The toughest part about writing a novel, for me, is figuring it out, that is, developing the idea, and usually I’ll write a single scene. I’ll see and hear that scene before I outline, if I outline, before I do any research, before I do anything at all. But after that first scribbling, I’ve got to give meaning to the image or the scene or the bare idea that is the seed of a novel, and usually a number of other scenes will pop up, disconnected or vaguely connected, but mostly none of it gets me anywhere until that seed has grown roots, branches, leaves, and flowers.
From those two images have come a cornucopia of story, story notes, an incomplete exploratory draft, and much wrestling with angels. Those two paintings made me think about sociocultural silences.
I go up and down with the book.

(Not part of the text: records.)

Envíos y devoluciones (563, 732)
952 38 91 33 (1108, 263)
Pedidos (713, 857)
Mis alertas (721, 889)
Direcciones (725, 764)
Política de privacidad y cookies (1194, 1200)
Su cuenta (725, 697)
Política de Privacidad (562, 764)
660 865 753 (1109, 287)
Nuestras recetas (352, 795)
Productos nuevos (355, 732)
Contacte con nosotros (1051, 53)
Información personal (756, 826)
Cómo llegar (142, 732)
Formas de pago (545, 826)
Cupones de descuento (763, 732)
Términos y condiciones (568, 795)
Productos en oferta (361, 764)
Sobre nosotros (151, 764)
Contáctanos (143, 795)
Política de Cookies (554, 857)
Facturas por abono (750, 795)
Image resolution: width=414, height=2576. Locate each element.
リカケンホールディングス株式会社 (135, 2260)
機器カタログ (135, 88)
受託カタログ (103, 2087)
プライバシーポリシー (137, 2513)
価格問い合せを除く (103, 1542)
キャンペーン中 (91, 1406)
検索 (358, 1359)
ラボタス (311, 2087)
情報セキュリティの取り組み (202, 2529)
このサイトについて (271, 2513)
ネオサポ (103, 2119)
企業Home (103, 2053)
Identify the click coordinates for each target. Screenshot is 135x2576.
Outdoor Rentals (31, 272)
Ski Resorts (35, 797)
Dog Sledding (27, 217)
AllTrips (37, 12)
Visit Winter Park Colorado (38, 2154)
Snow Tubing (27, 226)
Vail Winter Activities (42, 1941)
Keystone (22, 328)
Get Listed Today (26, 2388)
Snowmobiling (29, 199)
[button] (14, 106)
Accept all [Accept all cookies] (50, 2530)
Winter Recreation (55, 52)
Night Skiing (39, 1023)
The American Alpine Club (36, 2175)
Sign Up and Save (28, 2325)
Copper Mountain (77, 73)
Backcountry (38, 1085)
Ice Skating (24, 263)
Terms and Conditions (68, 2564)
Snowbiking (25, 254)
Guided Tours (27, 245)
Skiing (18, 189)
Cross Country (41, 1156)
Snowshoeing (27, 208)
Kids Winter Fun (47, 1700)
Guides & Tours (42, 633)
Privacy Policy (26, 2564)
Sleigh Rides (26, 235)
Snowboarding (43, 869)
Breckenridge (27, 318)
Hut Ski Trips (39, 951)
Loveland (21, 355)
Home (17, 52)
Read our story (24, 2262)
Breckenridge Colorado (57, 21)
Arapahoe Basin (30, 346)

It’s the red block in the puzzle game “Unblock Me.” Love that game (second to Bejeweled), play it obsessively, and sometimes I solve the puzzle and free the red block within 18 moves–once I solved it in 14 moves–but most of the time it takes me many moves to free that red block and many of those moves are false starts and wrong ways. That’s the case with A Lamentation of Swans. It’s the red block and all the unanswered, unfigured out stuff is barricading my red block, my story, and all the ups and downs are my many moves to answer the stuff and free the story.
I’m fascinated by my premise so I keep poking at it, keep moving stuff around, keep inching it forward, and keep getting blocked. It’s comical; it’s ridiculous; it’s maddening. But I’m going to free that red block.